Lamont’s resignation from Ricochet and alleged misappropriation. In conjunction with negotiations regarding Lamont’s separation from Ricochet, Hamblin gave Lamont a copy of the seismic map and offered him a portion of the company’s working interest in the Lopeno prospect. Lamont accepted the offer, withdrew from Ricochet, and then showed the map to an experienced oil and gas investor who proceeded to buy 10% of Lamont’s working interest. Lamont and his investment partner secretly formed a new company which outbid Ricochet for drilling rights on the contiguous property Ricochet did not own. The new company immediately began drilling and depleted the reservoir, thereby preventing Vaquillas and JOB from withdrawing gas there.

The lawsuit

Vaquillas and JOB sued Lamont and his partner in a Texas state court, alleging that the seismic map was a trade secret which the defendants misappropriated (the plaintiffs also alleged tortious interference with prospective economic advantage). A jury trial resulted in a verdict for Vaquillas and JOB and the multi-million dollar award for lost profits. Lamont and his partner appealed. They argued that even if the map qualified as a trade secret, it ceased to be one because the developer showed it to Lamont and other prospective investors, and Lamont had a right to disclose it to his investment partner. The appellate court rejected those arguments and affirmed.

The appellate court’s reasons for affirming

1. According to the appellate court, Texas law holds that “[t]rade secret status is not destroyed simply by showing the protected item to buyers, customers, and licensees,” and so “Ricochet’s limited disclosure to Lamont and other potential investors did not destroy the secrecy of the” seismic map. Citations omitted.

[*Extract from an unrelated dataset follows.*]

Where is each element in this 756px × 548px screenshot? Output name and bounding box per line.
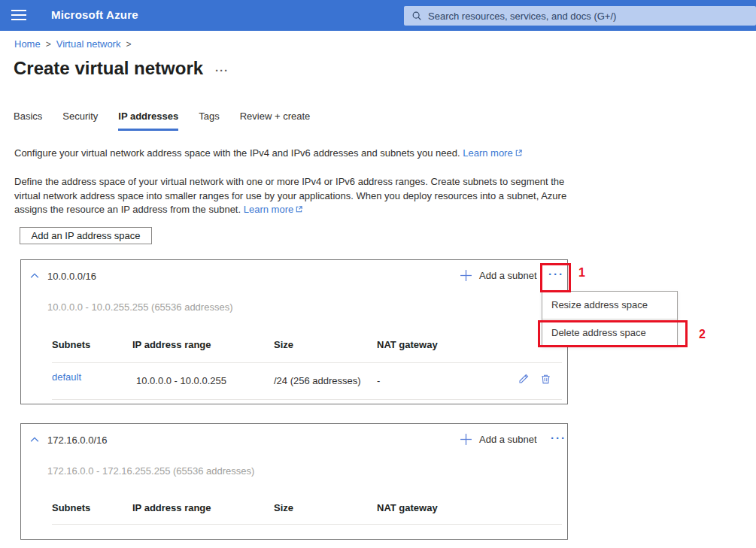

2. Lamont claimed that he was free to disclose and use the seismic map after he left Ricochet’s employ. The court concluded that Lamont was entitled to review the map for purposes of deciding whether to invest in the wells. However, with regard to using the map in order to drill in competition with Ricochet, “It was not unreasonable for the jury to determine [that the defendants] misused the map to locate the [gas] and in doing so, their actions fell ‘below the generally accepted standards of commercial morality and reasonable conduct’” (quoting precedent). Ricochet’s failure to obtain a confidentiality agreement with Ricochet was not dispositive. The court quoted precedent holding that employees are forbidden “from using trade secret information acquired during the employment relationship in a manner adverse to [their] employer, and this obligation survives the termination of employment.” According to the court in Lamont, he “did not have authority to destroy the trade secret status of the [seismic map], even after his resignation became effective.”


Texas law is quite favorable to owners of trade secrets, more so than the law of some other states. In part, that may account for this decision. However, Lamont’s use of the map for purposes in addition to simply making a passive investment also seems to have influenced the appellate ruling.